**What the task asks**
Copy exactly the lines of the records below, starting at the line that contains "Fax: 028. 54224 194" and continuing through the last line, both included; omit any pictures.

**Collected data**
........
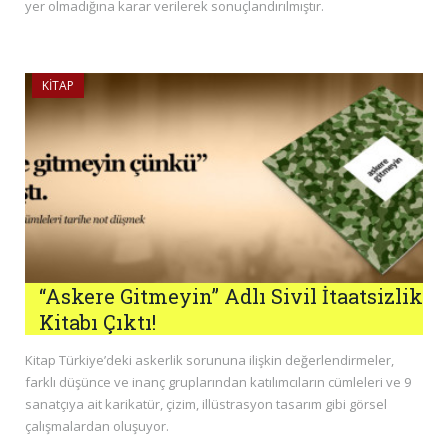
yer olmadığına karar verilerek sonuçlandırılmıştır.
KITAP
“Askere Gitmeyin” Adlı Sivil İtaatsizlik
Kitabı Çıktı!
Kitap Türkiye’deki askerlik sorununa ilişkin değerlendirmeler,
farklı düşünce ve inanç gruplarından katılımcıların cümleleri ve 9
sanatçıya ait karikatür, çizim, illüstrasyon tasarım gibi görsel
çalışmalardan oluşuyor.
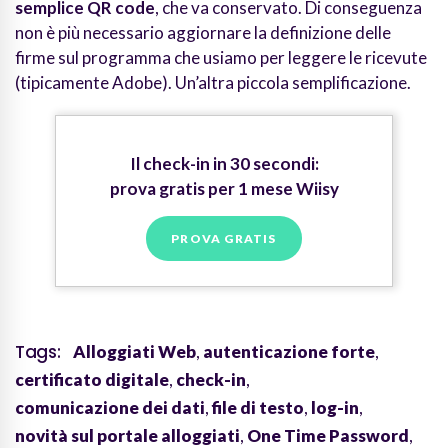
semplice QR code
, che va conservato. Di conseguenza
non è più necessario aggiornare la definizione delle
firme sul programma che usiamo per leggere le ricevute
(tipicamente Adobe). Un’altra piccola semplificazione.
Il check-in in 30 secondi:
prova gratis per 1 mese Wiisy
PROVA GRATIS
Tags:
Alloggiati Web
,
autenticazione forte
,
certificato digitale
,
check-in
,
comunicazione dei dati
,
file di testo
,
log-in
,
novità sul portale alloggiati
,
One Time Password
,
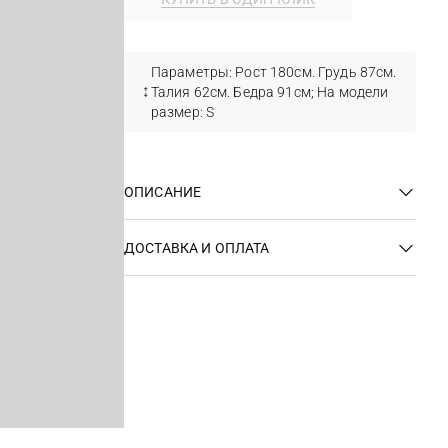
Параметры: Рост 180см. Грудь 87см.
Талия 62см. Бедра 91см; На модели
размер: S
ОПИСАНИЕ
ДОСТАВКА И ОПЛАТА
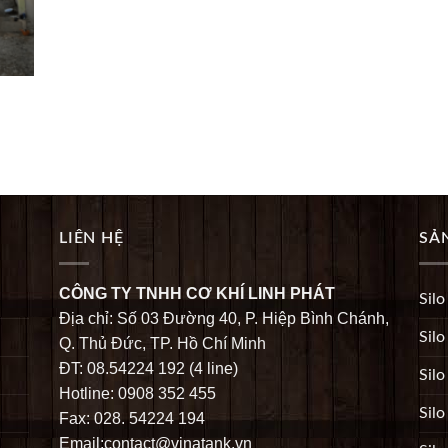
LIÊN HỆ
SẢ
CÔNG TY TNHH CƠ KHÍ LINH PHÁT
Silo
Địa chỉ: Số 03 Đường 40, P. Hiệp Bình Chánh,
Silo
Q. Thủ Đức, TP. Hồ Chí Minh
ĐT: 08.54224 192 (4 line)
Silo
Hotline: 0908 352 455
Silo
Fax: 028. 54224 194
Email:contact@vinatank.vn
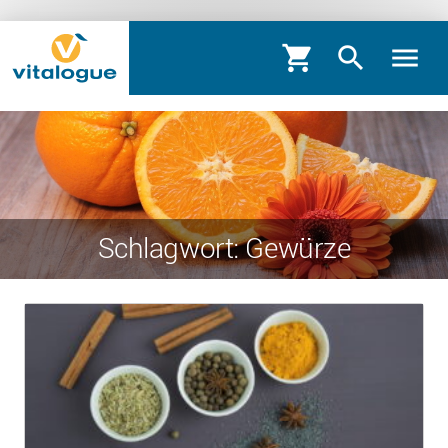
shopping_cart
search
menu
Schlagwort: Gewürze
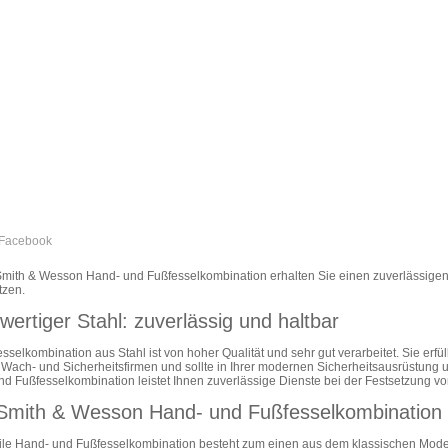
Smith & Wesson Hand- und Fußfesselkombination erhalten Sie einen zuverlässigen
tzen.
ertiger Stahl: zuverlässig und haltbar
sselkombination aus Stahl ist von hoher Qualität und sehr gut verarbeitet. Sie erf
 Wach- und Sicherheitsfirmen und sollte in Ihrer modernen Sicherheitsausrüstung 
d Fußfesselkombination leistet Ihnen zuverlässige Dienste bei der Festsetzung von
 Smith & Wesson Hand- und Fußfesselkombination 
bile Hand- und Fußfesselkombination besteht zum einen aus dem klassischen Mode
........
**Written reply**
Fax: 028. 54224 194
Email:contact@vinatank.vn
shopping_cart
search
menu
Schlagwort: Gewürze
Smith & Wesson Hand- und Fußfesselkombination erhalten Sie einen zuverlässigen
tzen.
ertiger Stahl: zuverlässig und haltbar
sselkombination aus Stahl ist von hoher Qualität und sehr gut verarbeitet. Sie erf
 Wach- und Sicherheitsfirmen und sollte in Ihrer modernen Sicherheitsausrüstung 
d Fußfesselkombination leistet Ihnen zuverlässige Dienste bei der Festsetzung von
 Smith & Wesson Hand- und Fußfesselkombination 
bile Hand- und Fußfesselkombination besteht zum einen aus dem klassischen Mode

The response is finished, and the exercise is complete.